Accuracy-speed curve (TensorRT7)

Accuracy-speed curve (TensorRT8)
For details about the related paper, visit https://arxiv.org/abs/2309.1133. And for details about the MindSpore code, visit https://gitee.com/mindspore/models/tree/master/research/cv/Gold_YOLO.
Problems of Conventional YOLO Models
In detection models, a sequence of features is typically extracted from the backbone network at various levels. The FPN leverages these features to create a fusion structure. Features of different levels encode location information for objects of varying sizes. Despite their distinct content, once integrated, they complement each other, resulting in enhanced information enrichment at every level and ultimately improving network performance.
In the original FPN structure, adjacent layers effectively integrate information through a layer-by-layer fusion mode. However, cross-layer information fusion poses challenges. When exchanging and integrating information across layers, the intermediate layer is required due to the absence of a direct interaction path, which leads to information loss. Developers have paid much attention to solve this problem by adding more paths through shortcuts to enhance information flow.
However, even if the conventional FPN structure is improved, the FPN-based information fusion mode still faces challenges in cross-layer information interaction and information loss due to a large number of paths in the network and indirect interaction mode.
Gold-YOLO: New Information Exchange and Fusion Mechanism

Gold-YOLO architecture
To address the challenges, Huawei proposes the GD mechanism for information exchange and fusion. This mechanism implements efficient information exchange and fusion by globally fusing multi-level features and injecting the obtained global information into higher levels. This greatly enhances the information fusion capability of the neck without significantly increasing the latency, thereby improving the model's detection capability on varying object sizes.
The GD mechanism is implemented through three modules: feature alignment module (FAM), information fusion module (IFM), and information injection module (Inject).
· The FAM collects and aligns features from various levels.
· The IFM fuses the aligned features to generate global information by using convolutions or Transformer operators.
· The Inject is responsible for injecting global information into different levels.
In Gold-YOLO, two GD branches are constructed to fuse information based on the model's requirements for detecting objects of different sizes and balancing accuracy and speed: low-stage gather-and-distribute branch (Low-GD) and high-stage gather-and-distribute branch (High-GD). These branches extract and fuse features based on convolutions or Transformer operators, respectively.
In addition, to promote the flow of local information, Huawei builds a lightweight adjacent layer fusion (LAF) module to combine the features of adjacent layers on the local scale, further improving the model performance. A pre-training method is also introduced to verify the effectiveness of YOLO models by pre-training the backbone on ImageNet 1K using the MAE method, which significantly improves the convergence speed and accuracy of the model.
Experimental Results
The model's accuracy is tested on the COCO dataset and the speed is tested by Tesla T4+TensorRT 7. The results show that Gold-YOLO has achieved SOTA performance on the accuracy-speed curve.

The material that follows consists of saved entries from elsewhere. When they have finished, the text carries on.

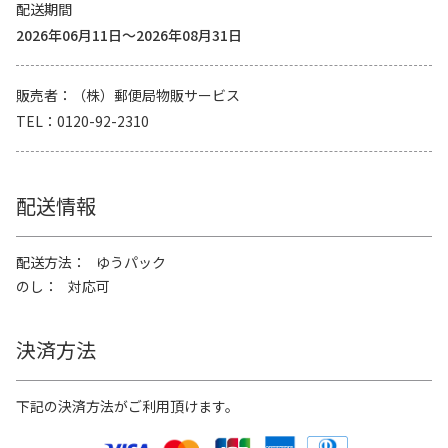
配送期間
2026年06月11日～2026年08月31日
販売者
（株）郵便局物販サービス
TEL
0120-92-2310
配送情報
配送方法
ゆうパック
のし
対応可
決済方法
下記の決済方法がご利用頂けます。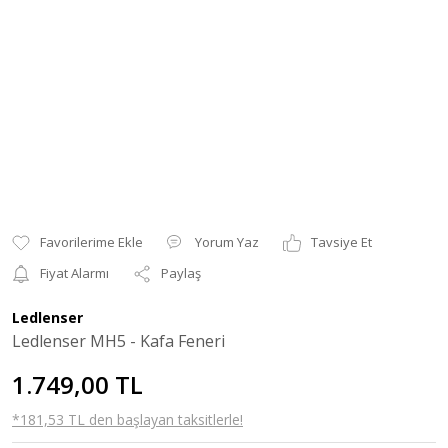
Yorum Yaz
Tavsiye Et
Fiyat Alarmı
Paylaş
Ledlenser
Ledlenser MH5 - Kafa Feneri
1.749,00 TL
*181,53 TL den başlayan taksitlerle!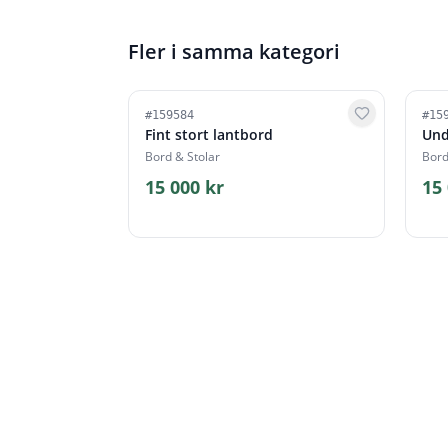
Fler i samma kategori
#
159584
#
15
Fint stort lantbord
Und
Bord & Stolar
Bord
15 000 kr
15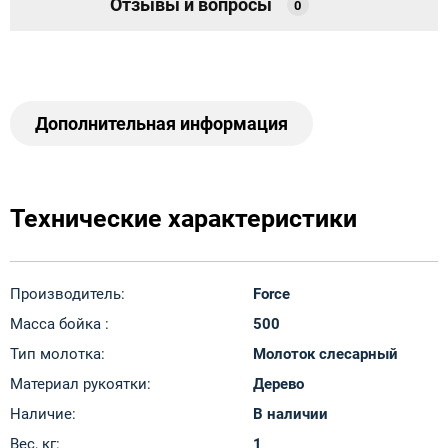
Отзывы и вопросы
0
Дополнительная информация
Технические характеристики
Производитель:
Force
Масса бойка :
500
Тип молотка:
Молоток слесарный
Материал рукоятки:
Дерево
Наличие:
В наличии
Вес, кг:
1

At the same time, an ablation experiment is performed, considering the impacts on model accuracy and speed caused by the different branches and structures of Gold-YOLO.

To verify the robustness of the GD mechanism in different models and tasks, the following experiments are also conducted.
· Instance Segmentation Task
Necks in Mask R-CNN are replaced with GD, and training and testing are performed on the COCO instance datasets.

· Semantic Segmentation Task
Necks in PointRend are replaced with GD, and training and testing are performed on the Cityscapes datasets.

· Object Detection Model
Necks in EfficientDet are replaced with GD, and training and testing are performed on the COCO datasets.